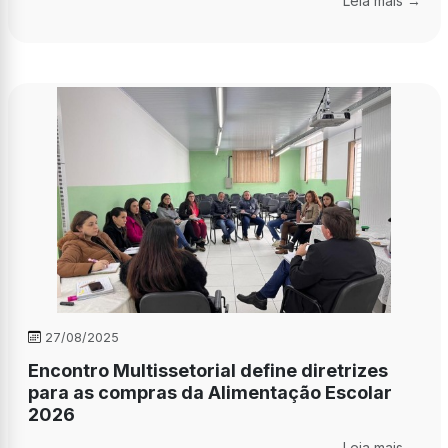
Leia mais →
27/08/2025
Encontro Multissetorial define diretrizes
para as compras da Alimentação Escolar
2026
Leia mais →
########################################
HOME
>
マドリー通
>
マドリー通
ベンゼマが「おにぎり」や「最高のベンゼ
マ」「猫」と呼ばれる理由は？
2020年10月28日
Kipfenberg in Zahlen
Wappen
########################################
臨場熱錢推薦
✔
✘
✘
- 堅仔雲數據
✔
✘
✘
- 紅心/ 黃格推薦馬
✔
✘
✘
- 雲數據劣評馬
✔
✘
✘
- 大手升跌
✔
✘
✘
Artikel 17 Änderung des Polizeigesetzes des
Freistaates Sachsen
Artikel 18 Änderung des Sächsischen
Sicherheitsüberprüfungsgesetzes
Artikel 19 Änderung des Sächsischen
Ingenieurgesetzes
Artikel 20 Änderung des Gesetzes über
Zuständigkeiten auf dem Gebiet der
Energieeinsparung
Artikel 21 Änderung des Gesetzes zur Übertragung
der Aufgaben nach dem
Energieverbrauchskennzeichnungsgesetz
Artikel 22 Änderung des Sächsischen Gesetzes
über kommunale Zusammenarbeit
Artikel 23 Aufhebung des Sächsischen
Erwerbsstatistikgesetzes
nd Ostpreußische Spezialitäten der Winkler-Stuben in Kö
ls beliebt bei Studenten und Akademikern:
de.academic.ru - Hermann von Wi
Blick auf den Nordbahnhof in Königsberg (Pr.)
########################################
- _What this task involves_
The answer must consist of every line in the records above that contains the word "Artikel".

- _Expected output_
Artikel 17 Änderung des Polizeigesetzes des
Artikel 18 Änderung des Sächsischen
Artikel 19 Änderung des Sächsischen
Artikel 20 Änderung des Gesetzes über
Artikel 21 Änderung des Gesetzes zur Übertragung
Artikel 22 Änderung des Sächsischen Gesetzes
Artikel 23 Aufhebung des Sächsischen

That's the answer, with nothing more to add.